TRENTON, N.J. (AP) -- A former Wall Street executive and New Jersey Gov. Chris Christie's second-in-command are the leading candidates Tuesday as voters head to the polls to begin choosing who will replace the unpopular Republican governor.
The winners in Tuesday's primaries will compete in the Nov. 7 general election in one of just two statewide gubernatorial contests in the country this year, along with Virginia, and the first since Republican President Donald Trump took office.
The candidates are little known, even in New Jersey, and are competing as Trump administration developments swamp headlines, spurring the Democratic candidates to lash out at the president and wedging Republicans between an unpopular White House and a GOP governor whom most voters disapprove of.
On the Democratic side, candidates attacked wealthy front-runner Phil Murphy over his time as an executive at Goldman Sachs, comparing him to members of Trump's administration who also worked there and former Democratic Gov. Jon Corzine, another Goldman Sachs alumnus who, like Murphy, donated to local New Jersey Democratic parties.
"What most New Jerseyans care about are taxes, they care about reforming the pension. They care about the cost of college," said Brigid Harrison, a political science professor at Montclair State University. "But what the candidates talk about is Mr. Trump and Mr. Corzine, probably not the concerns of most New Jerseyans."
Murphy, a Middletown resident who served as Barack Obama's ambassador to Germany after chairing the Democratic National Committee's finance arm, loaned his campaign more than $16 million.

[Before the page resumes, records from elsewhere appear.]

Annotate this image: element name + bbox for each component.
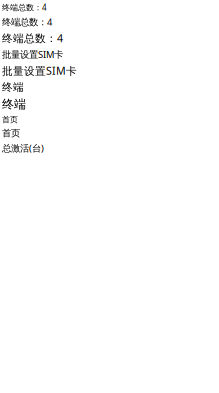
- staticText: 终端: [2, 97, 26, 112]
- staticText: 批量设置SIM卡: [2, 64, 77, 78]
- staticText: 首页: [2, 115, 18, 124]
- staticText: 首页: [2, 127, 20, 139]
- staticText: 终端总数：4: [2, 16, 52, 28]
- staticText: 总激活(台): [2, 142, 44, 154]
- staticText: 终端总数：4: [2, 2, 47, 13]
- staticText: 终端: [2, 81, 24, 94]
- staticText: 终端总数：4: [2, 31, 63, 45]
- staticText: 批量设置SIM卡: [2, 48, 63, 61]
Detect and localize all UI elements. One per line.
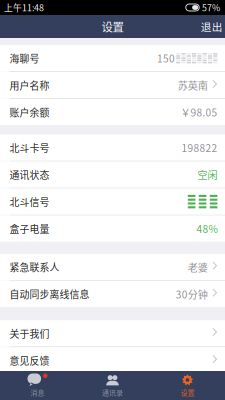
staticText: 自动同步离线信息 xyxy=(10,287,90,301)
staticText: 48% xyxy=(196,221,217,236)
staticText: 通讯状态 xyxy=(10,168,50,182)
staticText: 30分钟 xyxy=(176,287,208,301)
button[interactable]: 紧急联系人 xyxy=(0,254,225,280)
staticText: 150 xyxy=(157,51,175,66)
staticText: 198822 xyxy=(181,140,217,155)
staticText: 北斗卡号 xyxy=(10,140,50,155)
staticText: 北斗信号 xyxy=(10,194,50,209)
button[interactable]: 消息 xyxy=(0,371,75,400)
staticText: 老婆 xyxy=(188,260,208,274)
staticText: 设置 xyxy=(102,18,124,35)
button[interactable]: 盒子电量 xyxy=(0,215,225,242)
staticText: 消息 xyxy=(30,388,44,398)
staticText: 上午11:48 xyxy=(4,1,44,14)
button[interactable]: 意见反馈 xyxy=(0,347,225,374)
staticText: 设置 xyxy=(180,388,194,398)
staticText: ￥98.05 xyxy=(180,105,217,120)
button[interactable]: 北斗信号 xyxy=(0,188,225,215)
button[interactable]: 海聊号 xyxy=(0,45,225,71)
button[interactable]: 北斗卡号 xyxy=(0,134,225,161)
button[interactable]: 通讯状态 xyxy=(0,161,225,188)
staticText: 海聊号 xyxy=(10,51,40,65)
staticText: 空闲 xyxy=(197,167,217,182)
staticText: 盒子电量 xyxy=(10,222,50,236)
button[interactable]: 设置 xyxy=(150,371,225,400)
button[interactable]: 账户余额 xyxy=(0,99,225,125)
button[interactable]: 用户名称 xyxy=(0,72,225,98)
staticText: 意见反馈 xyxy=(10,353,50,368)
button[interactable]: 关于我们 xyxy=(0,320,225,347)
staticText: 关于我们 xyxy=(10,326,50,341)
staticText: 苏英南 xyxy=(178,78,208,93)
staticText: 通讯录 xyxy=(102,388,123,398)
staticText: 57% xyxy=(202,1,220,14)
button[interactable]: 通讯录 xyxy=(75,371,150,400)
button[interactable]: 退出 xyxy=(193,14,225,39)
staticText: 紧急联系人 xyxy=(10,260,60,274)
staticText: 账户余额 xyxy=(10,105,50,119)
staticText: 用户名称 xyxy=(10,78,50,92)
staticText: 退出 xyxy=(201,19,223,34)
button[interactable]: 自动同步离线信息 xyxy=(0,281,225,307)
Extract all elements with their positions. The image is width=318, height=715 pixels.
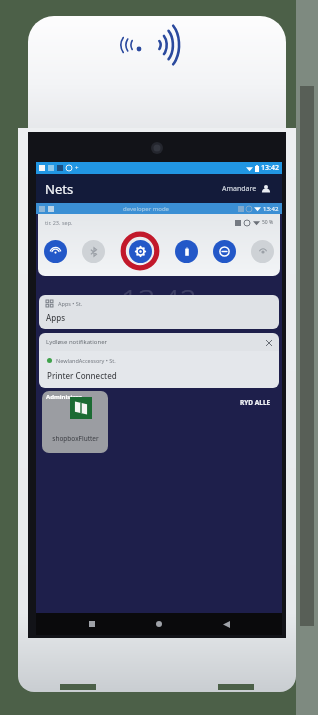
staticText: Lydløse notifikationer <box>46 338 108 346</box>
button[interactable]: Bluetooth <box>82 240 105 263</box>
button[interactable]: NewlandAccessory • St. <box>39 351 279 388</box>
other: Account <box>261 184 271 194</box>
button[interactable]: Battery saver <box>175 240 198 263</box>
staticText: RYD ALLE <box>240 398 271 407</box>
button[interactable]: RYD ALLE <box>237 395 274 410</box>
button[interactable]: Recent apps <box>81 613 103 635</box>
button[interactable]: Do not disturb <box>213 240 236 263</box>
staticText: 50 % <box>262 219 274 226</box>
staticText: Nets <box>45 180 74 198</box>
staticText: 13:42 <box>121 279 197 320</box>
button[interactable]: Hotspot <box>251 240 274 263</box>
staticText: Apps <box>46 312 66 323</box>
button[interactable]: Apps • St. <box>39 295 279 329</box>
button[interactable]: Amandare <box>220 182 273 196</box>
staticText: Printer Connected <box>47 370 117 381</box>
staticText: Administrer <box>46 393 82 401</box>
staticText: 13:42 <box>261 163 279 173</box>
button[interactable]: Back <box>215 613 237 635</box>
staticText: + <box>75 164 79 172</box>
staticText: Apps • St. <box>58 300 83 307</box>
staticText: tir. 23. sep. <box>45 219 73 226</box>
button[interactable]: Home <box>148 613 170 635</box>
staticText: Amandare <box>222 184 257 194</box>
button[interactable]: Administrer <box>42 391 108 453</box>
button[interactable]: Settings <box>129 240 152 263</box>
button[interactable]: Lydløse notifikationer <box>39 333 279 351</box>
button[interactable]: Wi-Fi <box>44 240 67 263</box>
staticText: shopboxFlutter <box>52 434 99 443</box>
staticText: developer mode <box>123 205 169 213</box>
button[interactable]: Dismiss <box>263 337 274 348</box>
staticText: 13:42 <box>263 205 279 213</box>
staticText: NewlandAccessory • St. <box>56 357 116 364</box>
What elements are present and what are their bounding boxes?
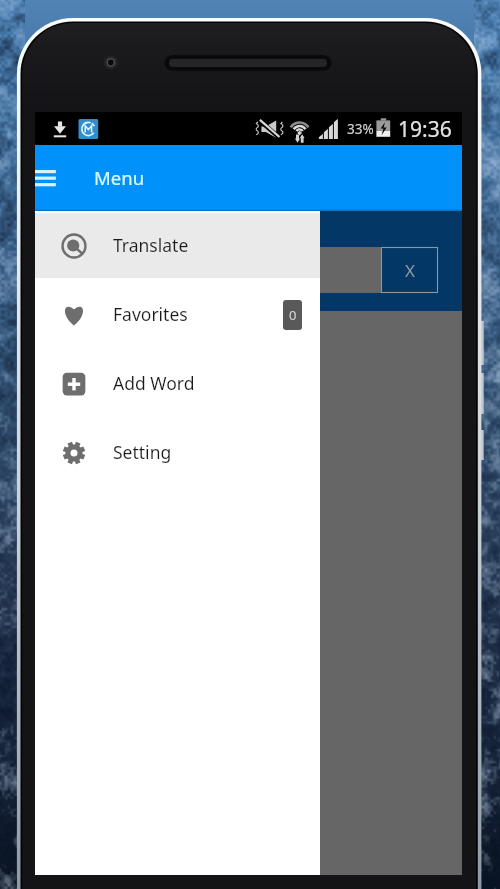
staticText: Add Word <box>113 371 195 395</box>
staticText: 19:36 <box>398 115 452 144</box>
button[interactable]: Add Word <box>35 351 320 416</box>
staticText: X <box>405 259 415 282</box>
button[interactable]: Translate <box>35 213 320 278</box>
staticText: Translate <box>113 233 189 257</box>
staticText: Menu <box>94 165 145 190</box>
button[interactable]: Setting <box>35 420 320 485</box>
staticText: Setting <box>113 440 172 464</box>
button[interactable]: X <box>381 247 438 293</box>
button[interactable]: Open navigation menu <box>23 158 67 198</box>
staticText: 33% <box>347 120 374 138</box>
staticText: Favorites <box>113 302 188 326</box>
staticText: 0 <box>289 306 297 324</box>
button[interactable]: Favorites <box>35 282 320 347</box>
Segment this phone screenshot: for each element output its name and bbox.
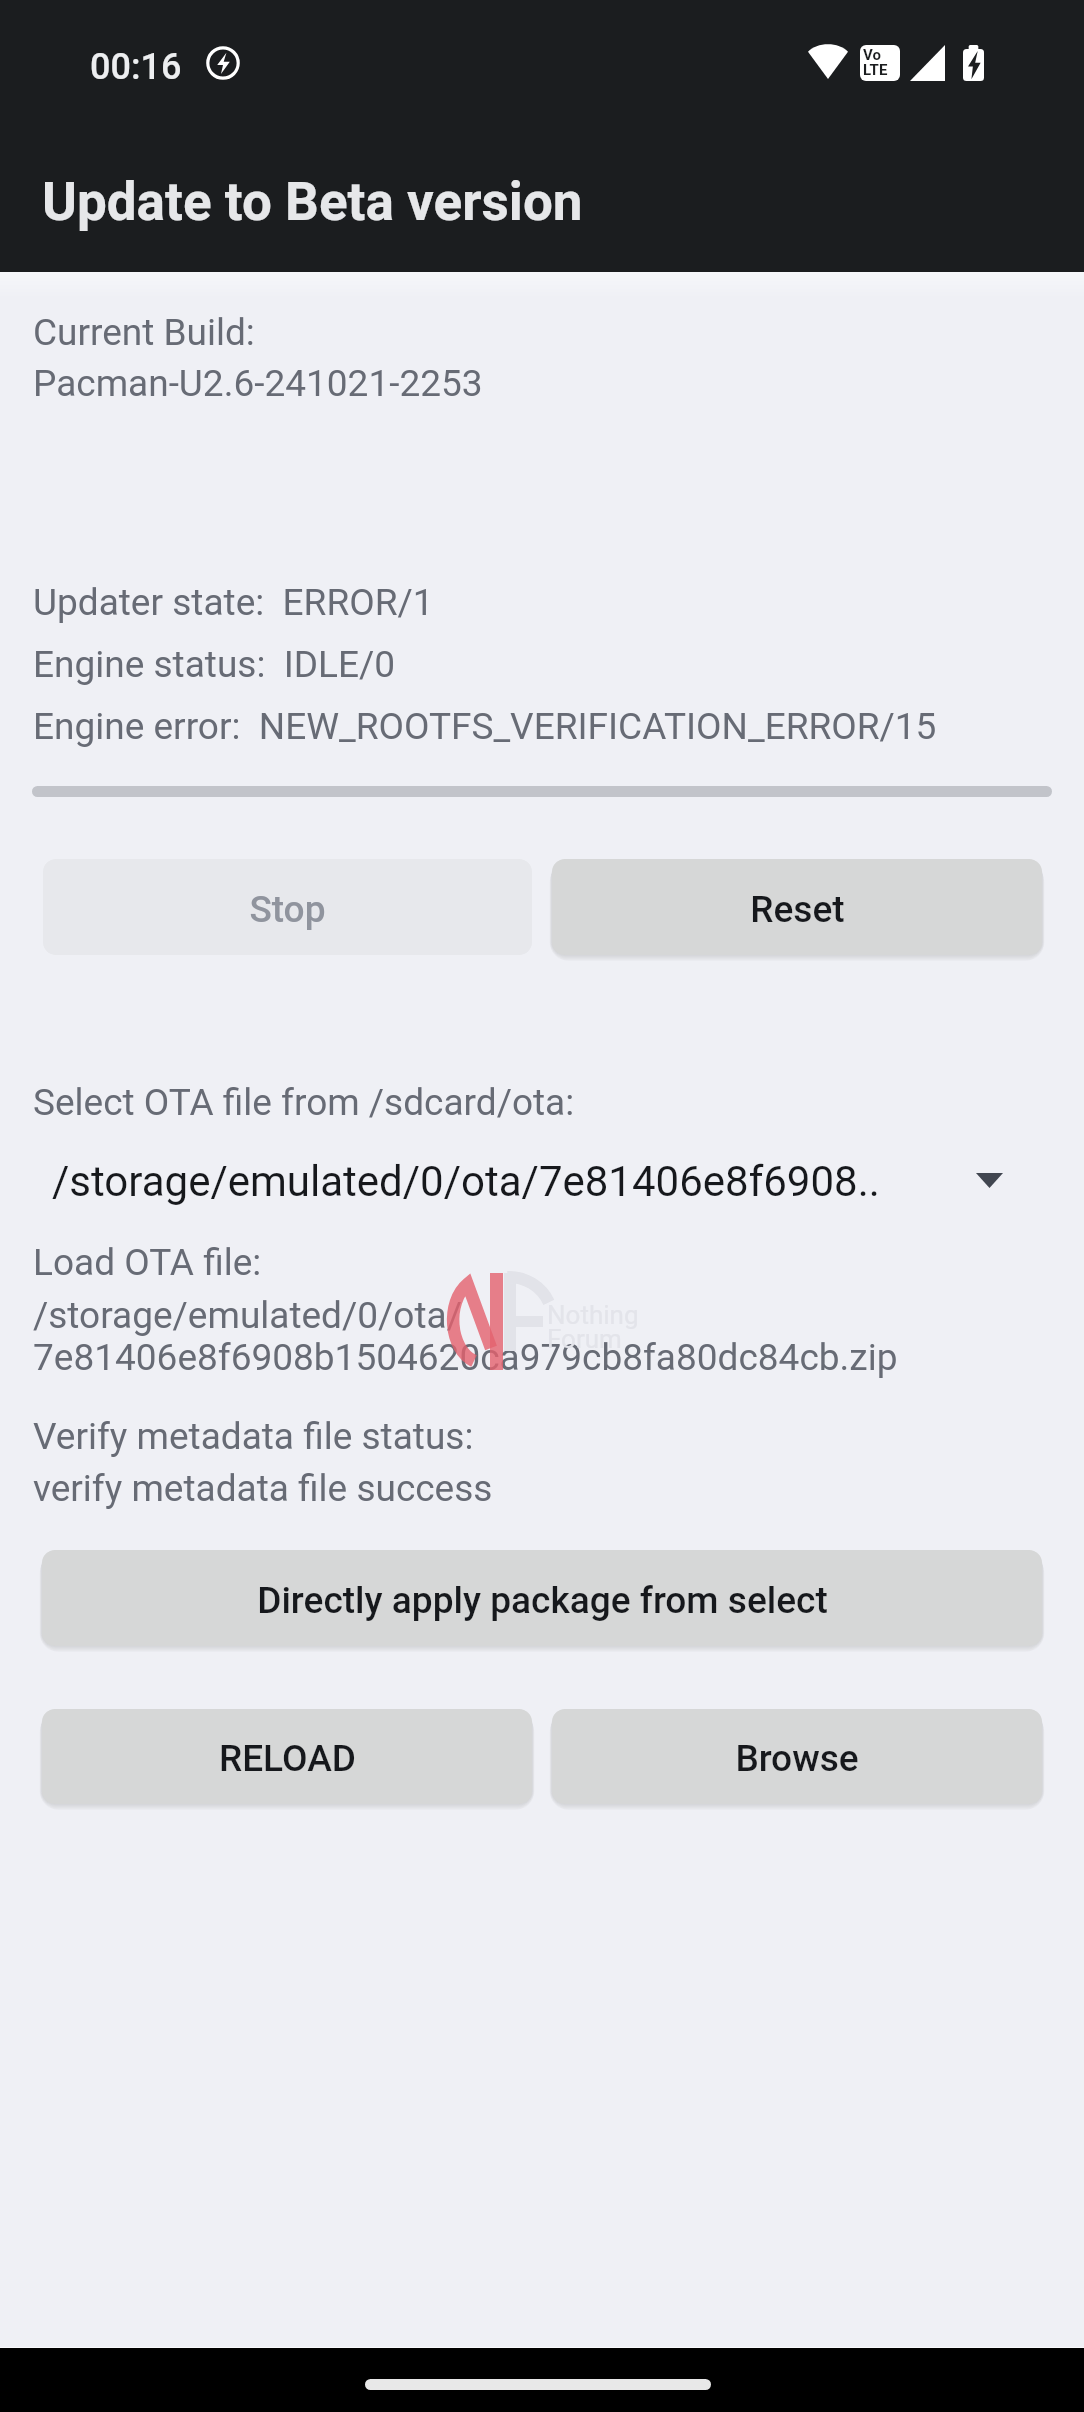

The race to take the New Jersey governor's office back from a Republican comes as Democrats nationally weigh whether distancing themselves from Wall Street will help them counter Trump and his populist Republican allies. Murphy blurs the line between establishment and insurgent just as Democrats reckon with whether their best candidates should come from within or outside the traditional party structure.
Murphy faces challenges from former Teaneck firefighter Bill Brennan, one-time Clinton administration Treasury official Jim Johnson, state Sen. Ray Lesniak, Assemblyman John Wisniewski and Tenafly Councilman Mark Zinna.
The top Republican in the race is Lt. Gov. Kim Guadagno. She was twice elected on the ticket with the term-limited governor, but has gone to great lengths to try to highlight their differences.
Guadagno's rivals are Assemblyman Jack Ciattarelli, Nutley Commissioner Steve Rogers, Ocean County landscape business owner and actor Joseph "Rudy" Rullo and Atlantic County engineer Hirsh Singh.
Whoever wins on Tuesday, Democrats are favored in the general election, in part because of an 800,000 voter registration advantage and because of political headwinds stemming from Christie's and Trump's unpopularity in New Jersey.
Voters also will be picking between Democratic and Republican candidates in eight state Senate and 15 Assembly contests. The full 120-member Legislature is on the ballot in November. Democrats control both chambers.
New Jersey polls are open until 8 p.m.